(Transcribed page contents)
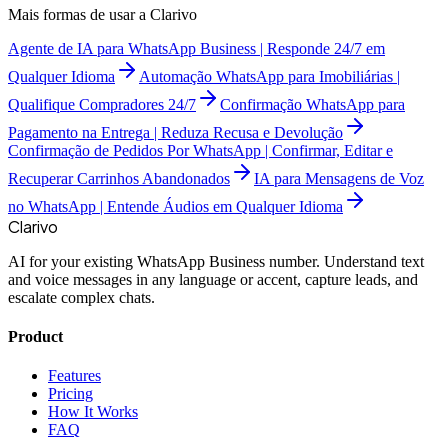
Mais formas de usar a Clarivo
Agente de IA para WhatsApp Business | Responde 24/7 em
Qualquer Idioma
Automação WhatsApp para Imobiliárias |
Qualifique Compradores 24/7
Confirmação WhatsApp para
Pagamento na Entrega | Reduza Recusa e Devolução
Confirmação de Pedidos Por WhatsApp | Confirmar, Editar e
Recuperar Carrinhos Abandonados
IA para Mensagens de Voz
no WhatsApp | Entende Áudios em Qualquer Idioma
Clarivo
AI for your existing WhatsApp Business number. Understand text
and voice messages in any language or accent, capture leads, and
escalate complex chats.
Product
Features
Pricing
How It Works
FAQ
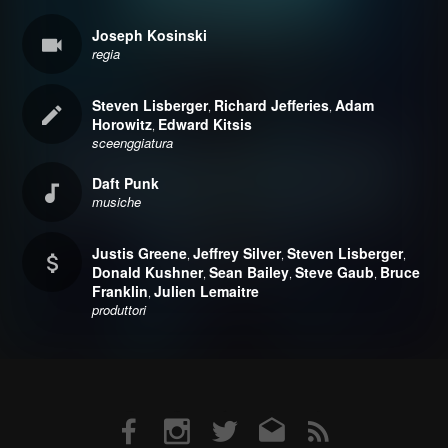
Joseph Kosinski
regia
Steven Lisberger
Richard Jefferies
Adam
,
,
Horowitz
Edward Kitsis
,
sceenggiatura
Daft Punk
musiche
Justis Greene
Jeffrey Silver
Steven Lisberger
,
,
,
Donald Kushner
Sean Bailey
Steve Gaub
Bruce
,
,
,
Franklin
Julien Lemaitre
,
produttori
Facebook
Instagram
Twitter
Email
RSS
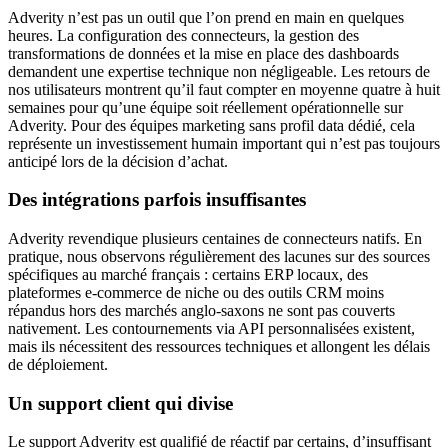
Adverity n’est pas un outil que l’on prend en main en quelques
heures. La configuration des connecteurs, la gestion des
transformations de données et la mise en place des dashboards
demandent une expertise technique non négligeable. Les retours de
nos utilisateurs montrent qu’il faut compter en moyenne quatre à huit
semaines pour qu’une équipe soit réellement opérationnelle sur
Adverity. Pour des équipes marketing sans profil data dédié, cela
représente un investissement humain important qui n’est pas toujours
anticipé lors de la décision d’achat.
Des intégrations parfois insuffisantes
Adverity revendique plusieurs centaines de connecteurs natifs. En
pratique, nous observons régulièrement des lacunes sur des sources
spécifiques au marché français : certains ERP locaux, des
plateformes e-commerce de niche ou des outils CRM moins
répandus hors des marchés anglo-saxons ne sont pas couverts
nativement. Les contournements via API personnalisées existent,
mais ils nécessitent des ressources techniques et allongent les délais
de déploiement.
Un support client qui divise
Le support Adverity est qualifié de réactif par certains, d’insuffisant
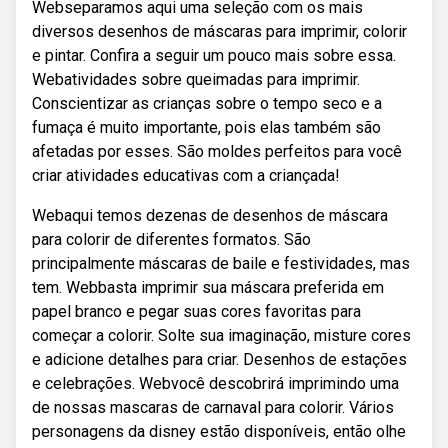
Webseparamos aqui uma seleção com os mais
diversos desenhos de máscaras para imprimir, colorir
e pintar. Confira a seguir um pouco mais sobre essa.
Webatividades sobre queimadas para imprimir.
Conscientizar as crianças sobre o tempo seco e a
fumaça é muito importante, pois elas também são
afetadas por esses. São moldes perfeitos para você
criar atividades educativas com a criançada!
Webaqui temos dezenas de desenhos de máscara
para colorir de diferentes formatos. São
principalmente máscaras de baile e festividades, mas
tem. Webbasta imprimir sua máscara preferida em
papel branco e pegar suas cores favoritas para
começar a colorir. Solte sua imaginação, misture cores
e adicione detalhes para criar. Desenhos de estações
e celebrações. Webvocê descobrirá imprimindo uma
de nossas mascaras de carnaval para colorir. Vários
personagens da disney estão disponíveis, então olhe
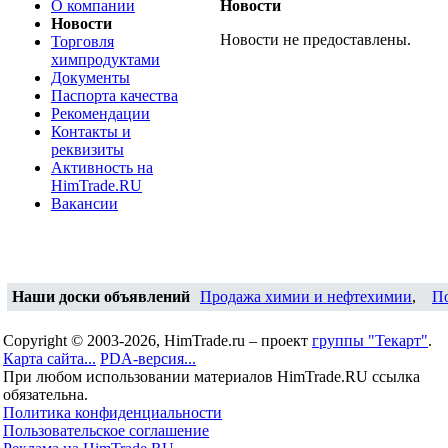
О компании
Новости
Новости
Новости не предоставлены.
Торговля
химпродуктами
Документы
Паспорта качества
Рекомендации
Контакты и
реквизиты
Активность на
HimTrade.RU
Вакансии
Наши доски объявлений
Продажа химии и нефтехимии
,
П
Copyright © 2003-2026, HimTrade.ru – проект
группы "Текарт"
.
Карта сайта...
PDA-версия...
При любом использовании материалов HimTrade.RU ссылка
обязательна.
Политика конфиденциальности
Пользовательское соглашение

TASK OBJECTIVE. The answer should consist only of the lines above from the one with "Adverity. Pour des" through the one with "tem. Webbasta imprimir", repeated exactly, with no pictures among them.

WRITTEN ANSWER.
Adverity. Pour des équipes marketing sans profil data dédié, cela
représente un investissement humain important qui n’est pas toujours
anticipé lors de la décision d’achat.
Des intégrations parfois insuffisantes
Adverity revendique plusieurs centaines de connecteurs natifs. En
pratique, nous observons régulièrement des lacunes sur des sources
spécifiques au marché français : certains ERP locaux, des
plateformes e-commerce de niche ou des outils CRM moins
répandus hors des marchés anglo-saxons ne sont pas couverts
nativement. Les contournements via API personnalisées existent,
mais ils nécessitent des ressources techniques et allongent les délais
de déploiement.
Un support client qui divise
Le support Adverity est qualifié de réactif par certains, d’insuffisant
Webseparamos aqui uma seleção com os mais
diversos desenhos de máscaras para imprimir, colorir
e pintar. Confira a seguir um pouco mais sobre essa.
Webatividades sobre queimadas para imprimir.
Conscientizar as crianças sobre o tempo seco e a
fumaça é muito importante, pois elas também são
afetadas por esses. São moldes perfeitos para você
criar atividades educativas com a criançada!
Webaqui temos dezenas de desenhos de máscara
para colorir de diferentes formatos. São
principalmente máscaras de baile e festividades, mas
tem. Webbasta imprimir sua máscara preferida em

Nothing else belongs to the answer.